And then the music faded, and the Grail

Passed, and the beam decay'd, and from the walls

The rosy quiverings died into the night.

So now the Holy Thing is here again
Among us, brother, fast thou too and pray,

And tell thy brother knights to fast and pray,

That so perchance the vision may be seen

By thee and those, and all the world be heal'd.'

"Then leaving the pale nun, I spake of this To all men; and myself fasted and pray'd Always, and many among us many a week Fasted and pray'd even to the uttermost, Expectant of the wonder that would be.

"And one there was among us, ever moved

Among us in white armor, Galahad.

'God make thee good as thou art beautiful,'

Said Arthur, when he dubb'd him knight; and none,

In so young youth, was ever made a knight

Till Galahad; and this Galahad, when he heard

My sister's vision, fill'd me with amaze;

His eyes became so like her own, they seem'd

Hers, and himself her brother more than I.

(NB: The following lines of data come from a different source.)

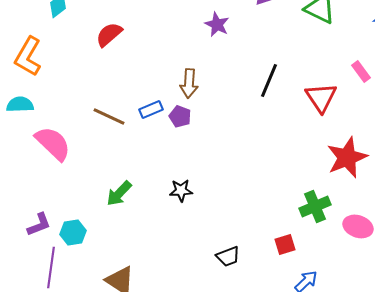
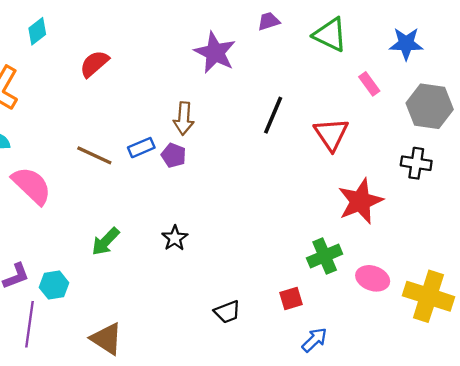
purple star: (217, 24) -> (215, 53), size x1.5
pink rectangle: (361, 71) -> (369, 84), moved
black star: (181, 190) -> (175, 238), turned -30

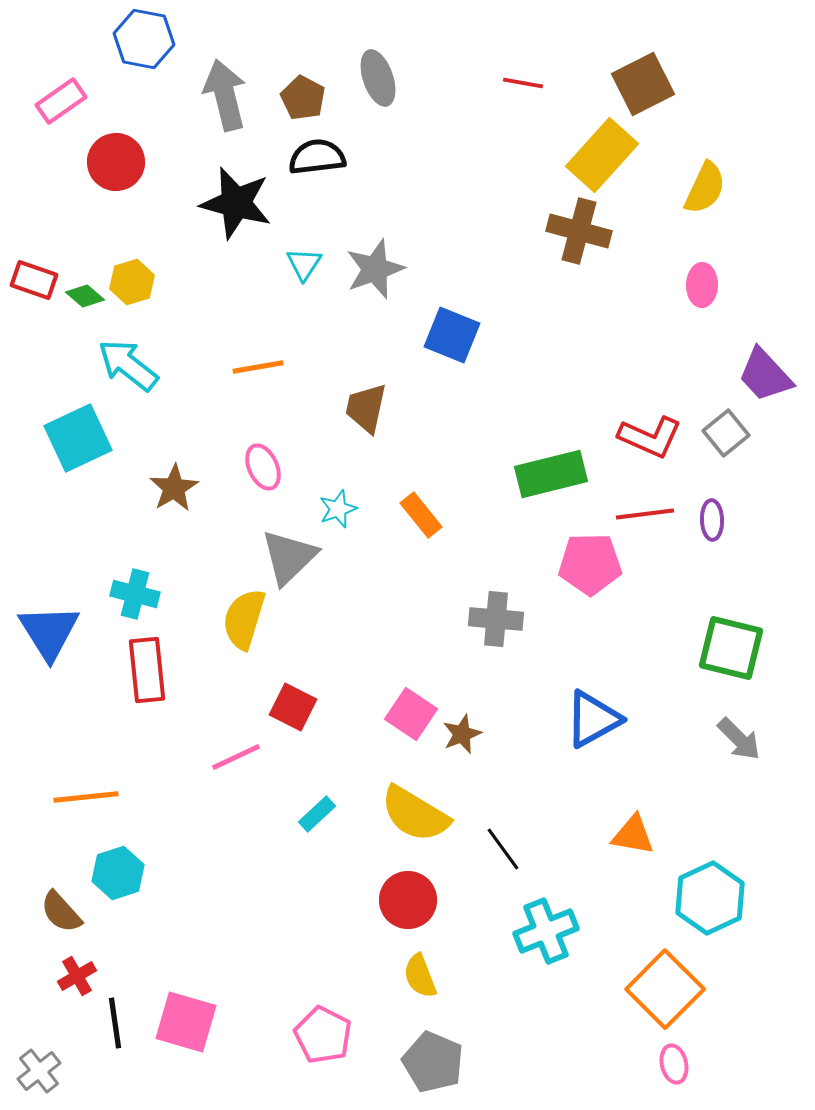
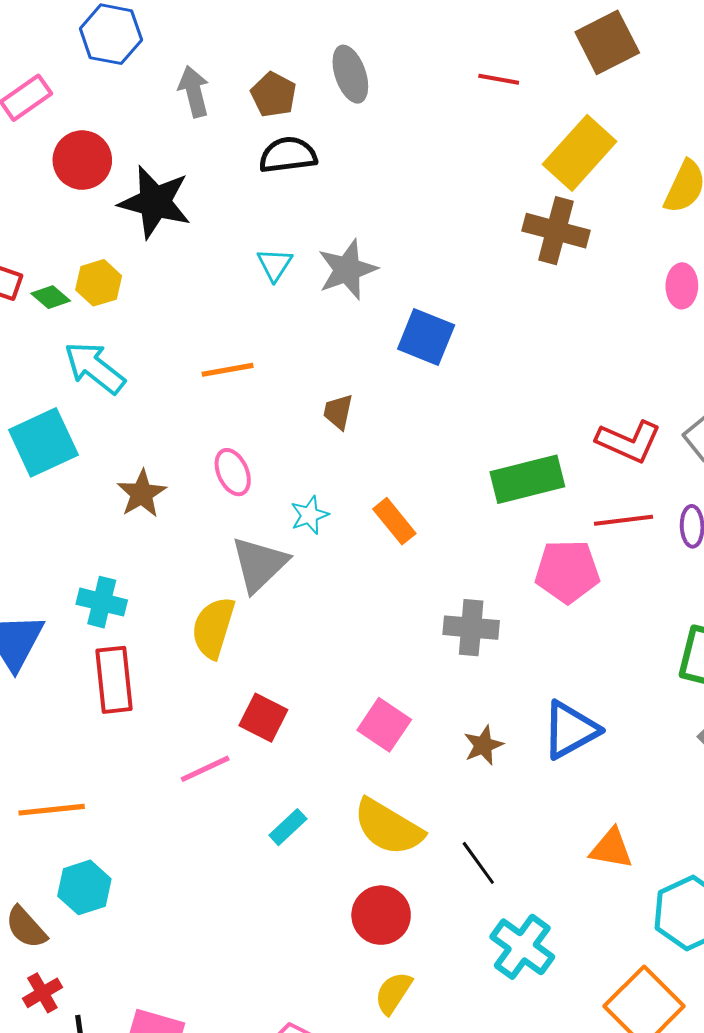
brown square: (643, 84) -> (607, 42), moved
gray arrow: (225, 95) -> (194, 92), size x0.7
black star: (236, 203) -> (155, 202), moved
brown trapezoid: (366, 408) -> (338, 412), size x0.7
brown star: (462, 734) -> (483, 745), moved
cyan cross: (546, 931) -> (522, 947), turned -32
yellow semicircle: (420, 976) -> (393, 993), turned 54

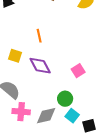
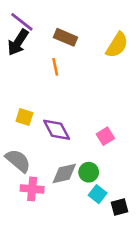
orange line: (39, 36) -> (55, 67), moved
gray diamond: (46, 116) -> (64, 174), moved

"Sister or brother none had he; but some

Call'd him a son of Lancelot, and some said
Begotten by enchantment, - chatterers, they,
Like birds of passage piping up and down
That gape for flies, - we know not whence they come;
For when was Lancelot wanderingly lewd?

"But she, the wan, sweet maiden shore away Clean from her forehead all that wealth of hair Which made a silken mat-work for her feet; And out of this she plaited broad and long A strong sword-belt, and wove with silver thread And crimson in the belt a strange device, A crimson grail within a silver beam; And saw the bright boy-knight, and bound it on him Saying, 'My knight, my love, my knight of heaven. O thou, my love, whose love is one with mine, I, maiden, round thee, maiden, bind my belt. Go forth, for thou shalt see what I have seen, And break thro' all, till one will crown thee king

Far in the spiritual city': and as she spake

She sent the deathless passion in her eyes

Thro' him, and made him hers, and laid her mind

On him, and he believed in her belief.

"Then came a year of miracle: O brother,

In our great hall there stood a vacant chair,
Fashion'd by Merlin ere he past away,
And carven with strange figures; and in and out
The figures, like a serpent, ran a scroll
Of letters in a tongue no man could read.
And Merlin call'd it 'The Siege perilous,'
Perilous for good and ill; 'for there,' he said,
'No man could sit but he should lose himself':
And once by misadvertence Merlin sat
In his own chair, and so was lost; but he,
Galahad, when he heard of Merlin's doom,
Cried, 'If I lose myself I save myself!'

"Then on a summer night it came to pass,

While the great banquet lay along the hall,

That Galahad would sit down in Merlin's chair.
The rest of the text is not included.